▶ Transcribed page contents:
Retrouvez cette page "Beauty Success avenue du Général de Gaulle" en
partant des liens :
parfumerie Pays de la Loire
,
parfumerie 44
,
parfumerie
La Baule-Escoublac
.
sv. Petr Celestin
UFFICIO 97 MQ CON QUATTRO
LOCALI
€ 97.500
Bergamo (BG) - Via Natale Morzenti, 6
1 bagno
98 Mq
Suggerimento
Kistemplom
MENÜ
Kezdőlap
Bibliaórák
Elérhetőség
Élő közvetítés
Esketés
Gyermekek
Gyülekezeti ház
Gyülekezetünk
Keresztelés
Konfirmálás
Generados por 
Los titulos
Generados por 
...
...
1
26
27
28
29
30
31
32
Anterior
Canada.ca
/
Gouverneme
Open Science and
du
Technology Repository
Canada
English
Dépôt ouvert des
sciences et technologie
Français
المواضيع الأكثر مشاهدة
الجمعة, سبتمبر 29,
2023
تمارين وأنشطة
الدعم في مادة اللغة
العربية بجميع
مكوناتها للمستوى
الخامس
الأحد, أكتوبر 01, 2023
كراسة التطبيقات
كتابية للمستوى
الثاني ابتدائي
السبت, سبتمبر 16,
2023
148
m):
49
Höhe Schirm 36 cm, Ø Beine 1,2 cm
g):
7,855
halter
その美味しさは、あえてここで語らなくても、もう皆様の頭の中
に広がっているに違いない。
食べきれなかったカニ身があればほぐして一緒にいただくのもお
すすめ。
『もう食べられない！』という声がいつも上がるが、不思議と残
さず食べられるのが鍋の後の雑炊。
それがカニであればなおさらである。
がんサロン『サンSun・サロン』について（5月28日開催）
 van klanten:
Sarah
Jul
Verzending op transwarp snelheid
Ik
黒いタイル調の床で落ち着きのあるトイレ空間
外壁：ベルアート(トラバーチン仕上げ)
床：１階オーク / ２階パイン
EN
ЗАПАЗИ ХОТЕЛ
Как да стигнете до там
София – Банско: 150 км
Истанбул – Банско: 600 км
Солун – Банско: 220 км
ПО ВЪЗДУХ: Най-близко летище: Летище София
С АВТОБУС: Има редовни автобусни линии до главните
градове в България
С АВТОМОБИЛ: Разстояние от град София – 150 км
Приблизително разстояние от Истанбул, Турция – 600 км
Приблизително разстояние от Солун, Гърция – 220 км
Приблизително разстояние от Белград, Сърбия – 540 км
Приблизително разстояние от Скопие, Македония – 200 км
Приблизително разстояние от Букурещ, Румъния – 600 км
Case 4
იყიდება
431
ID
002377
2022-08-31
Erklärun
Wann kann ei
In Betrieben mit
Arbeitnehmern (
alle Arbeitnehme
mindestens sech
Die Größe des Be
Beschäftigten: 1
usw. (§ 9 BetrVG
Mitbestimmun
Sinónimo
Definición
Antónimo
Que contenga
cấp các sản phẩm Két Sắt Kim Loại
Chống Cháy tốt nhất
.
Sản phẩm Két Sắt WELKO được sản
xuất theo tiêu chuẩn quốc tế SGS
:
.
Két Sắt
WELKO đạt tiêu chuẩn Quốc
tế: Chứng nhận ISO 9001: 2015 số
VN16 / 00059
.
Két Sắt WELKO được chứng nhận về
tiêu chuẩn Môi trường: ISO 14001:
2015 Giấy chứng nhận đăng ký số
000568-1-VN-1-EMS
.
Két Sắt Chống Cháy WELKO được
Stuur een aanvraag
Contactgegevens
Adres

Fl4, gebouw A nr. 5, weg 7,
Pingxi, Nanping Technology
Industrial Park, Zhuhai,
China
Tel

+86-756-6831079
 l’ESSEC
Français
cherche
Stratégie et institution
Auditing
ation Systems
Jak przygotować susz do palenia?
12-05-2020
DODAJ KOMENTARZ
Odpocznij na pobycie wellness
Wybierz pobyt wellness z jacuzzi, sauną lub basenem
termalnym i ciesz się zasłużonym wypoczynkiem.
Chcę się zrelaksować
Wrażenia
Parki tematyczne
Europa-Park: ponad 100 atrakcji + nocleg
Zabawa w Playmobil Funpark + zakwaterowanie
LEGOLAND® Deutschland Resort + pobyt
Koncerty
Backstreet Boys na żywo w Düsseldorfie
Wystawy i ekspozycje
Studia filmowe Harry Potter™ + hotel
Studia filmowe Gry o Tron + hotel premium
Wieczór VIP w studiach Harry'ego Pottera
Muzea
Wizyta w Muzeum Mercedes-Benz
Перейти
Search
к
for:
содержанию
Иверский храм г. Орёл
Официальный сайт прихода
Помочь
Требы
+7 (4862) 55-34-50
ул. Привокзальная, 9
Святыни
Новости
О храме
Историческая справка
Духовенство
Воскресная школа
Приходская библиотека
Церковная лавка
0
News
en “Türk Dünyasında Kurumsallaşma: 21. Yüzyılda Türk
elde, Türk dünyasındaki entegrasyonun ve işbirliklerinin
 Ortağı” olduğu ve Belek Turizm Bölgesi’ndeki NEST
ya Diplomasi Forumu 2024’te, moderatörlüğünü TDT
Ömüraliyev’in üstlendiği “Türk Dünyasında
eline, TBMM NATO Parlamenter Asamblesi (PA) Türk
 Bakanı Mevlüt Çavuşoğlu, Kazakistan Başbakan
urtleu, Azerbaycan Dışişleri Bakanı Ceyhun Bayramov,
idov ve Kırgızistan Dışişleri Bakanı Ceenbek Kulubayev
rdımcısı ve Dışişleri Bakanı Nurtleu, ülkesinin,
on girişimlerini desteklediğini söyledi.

▶ What is required:
In your answer, repeat each of the records exactly.

▶ Task result:
Retrouvez cette page "Beauty Success avenue du Général de Gaulle" en
partant des liens :
parfumerie Pays de la Loire
,
parfumerie 44
,
parfumerie
La Baule-Escoublac
.
sv. Petr Celestin
UFFICIO 97 MQ CON QUATTRO
LOCALI
€ 97.500
Bergamo (BG) - Via Natale Morzenti, 6
1 bagno
98 Mq
Suggerimento
Kistemplom
MENÜ
Kezdőlap
Bibliaórák
Elérhetőség
Élő közvetítés
Esketés
Gyermekek
Gyülekezeti ház
Gyülekezetünk
Keresztelés
Konfirmálás
Generados por 
Los titulos
Generados por 
...
...
1
26
27
28
29
30
31
32
Anterior
Canada.ca
/
Gouverneme
Open Science and
du
Technology Repository
Canada
English
Dépôt ouvert des
sciences et technologie
Français
المواضيع الأكثر مشاهدة
الجمعة, سبتمبر 29,
2023
تمارين وأنشطة
الدعم في مادة اللغة
العربية بجميع
مكوناتها للمستوى
الخامس
الأحد, أكتوبر 01, 2023
كراسة التطبيقات
كتابية للمستوى
الثاني ابتدائي
السبت, سبتمبر 16,
2023
148
m):
49
Höhe Schirm 36 cm, Ø Beine 1,2 cm
g):
7,855
halter
その美味しさは、あえてここで語らなくても、もう皆様の頭の中
に広がっているに違いない。
食べきれなかったカニ身があればほぐして一緒にいただくのもお
すすめ。
『もう食べられない！』という声がいつも上がるが、不思議と残
さず食べられるのが鍋の後の雑炊。
それがカニであればなおさらである。
がんサロン『サンSun・サロン』について（5月28日開催）
 van klanten:
Sarah
Jul
Verzending op transwarp snelheid
Ik
黒いタイル調の床で落ち着きのあるトイレ空間
外壁：ベルアート(トラバーチン仕上げ)
床：１階オーク / ２階パイン
EN
ЗАПАЗИ ХОТЕЛ
Как да стигнете до там
София – Банско: 150 км
Истанбул – Банско: 600 км
Солун – Банско: 220 км
ПО ВЪЗДУХ: Най-близко летище: Летище София
С АВТОБУС: Има редовни автобусни линии до главните
градове в България
С АВТОМОБИЛ: Разстояние от град София – 150 км
Приблизително разстояние от Истанбул, Турция – 600 км
Приблизително разстояние от Солун, Гърция – 220 км
Приблизително разстояние от Белград, Сърбия – 540 км
Приблизително разстояние от Скопие, Македония – 200 км
Приблизително разстояние от Букурещ, Румъния – 600 км
Case 4
იყიდება
431
ID
002377
2022-08-31
Erklärun
Wann kann ei
In Betrieben mit
Arbeitnehmern (
alle Arbeitnehme
mindestens sech
Die Größe des Be
Beschäftigten: 1
usw. (§ 9 BetrVG
Mitbestimmun
Sinónimo
Definición
Antónimo
Que contenga
cấp các sản phẩm Két Sắt Kim Loại
Chống Cháy tốt nhất
.
Sản phẩm Két Sắt WELKO được sản
xuất theo tiêu chuẩn quốc tế SGS
:
.
Két Sắt
WELKO đạt tiêu chuẩn Quốc
tế: Chứng nhận ISO 9001: 2015 số
VN16 / 00059
.
Két Sắt WELKO được chứng nhận về
tiêu chuẩn Môi trường: ISO 14001:
2015 Giấy chứng nhận đăng ký số
000568-1-VN-1-EMS
.
Két Sắt Chống Cháy WELKO được
Stuur een aanvraag
Contactgegevens
Adres

Fl4, gebouw A nr. 5, weg 7,
Pingxi, Nanping Technology
Industrial Park, Zhuhai,
China
Tel

+86-756-6831079
 l’ESSEC
Français
cherche
Stratégie et institution
Auditing
ation Systems
Jak przygotować susz do palenia?
12-05-2020
DODAJ KOMENTARZ
Odpocznij na pobycie wellness
Wybierz pobyt wellness z jacuzzi, sauną lub basenem
termalnym i ciesz się zasłużonym wypoczynkiem.
Chcę się zrelaksować
Wrażenia
Parki tematyczne
Europa-Park: ponad 100 atrakcji + nocleg
Zabawa w Playmobil Funpark + zakwaterowanie
LEGOLAND® Deutschland Resort + pobyt
Koncerty
Backstreet Boys na żywo w Düsseldorfie
Wystawy i ekspozycje
Studia filmowe Harry Potter™ + hotel
Studia filmowe Gry o Tron + hotel premium
Wieczór VIP w studiach Harry'ego Pottera
Muzea
Wizyta w Muzeum Mercedes-Benz
Перейти
Search
к
for:
содержанию
Иверский храм г. Орёл
Официальный сайт прихода
Помочь
Требы
+7 (4862) 55-34-50
ул. Привокзальная, 9
Святыни
Новости
О храме
Историческая справка
Духовенство
Воскресная школа
Приходская библиотека
Церковная лавка
0
News
en “Türk Dünyasında Kurumsallaşma: 21. Yüzyılda Türk
elde, Türk dünyasındaki entegrasyonun ve işbirliklerinin
 Ortağı” olduğu ve Belek Turizm Bölgesi’ndeki NEST
ya Diplomasi Forumu 2024’te, moderatörlüğünü TDT
Ömüraliyev’in üstlendiği “Türk Dünyasında
eline, TBMM NATO Parlamenter Asamblesi (PA) Türk
 Bakanı Mevlüt Çavuşoğlu, Kazakistan Başbakan
urtleu, Azerbaycan Dışişleri Bakanı Ceyhun Bayramov,
idov ve Kırgızistan Dışişleri Bakanı Ceenbek Kulubayev
rdımcısı ve Dışişleri Bakanı Nurtleu, ülkesinin,
on girişimlerini desteklediğini söyledi.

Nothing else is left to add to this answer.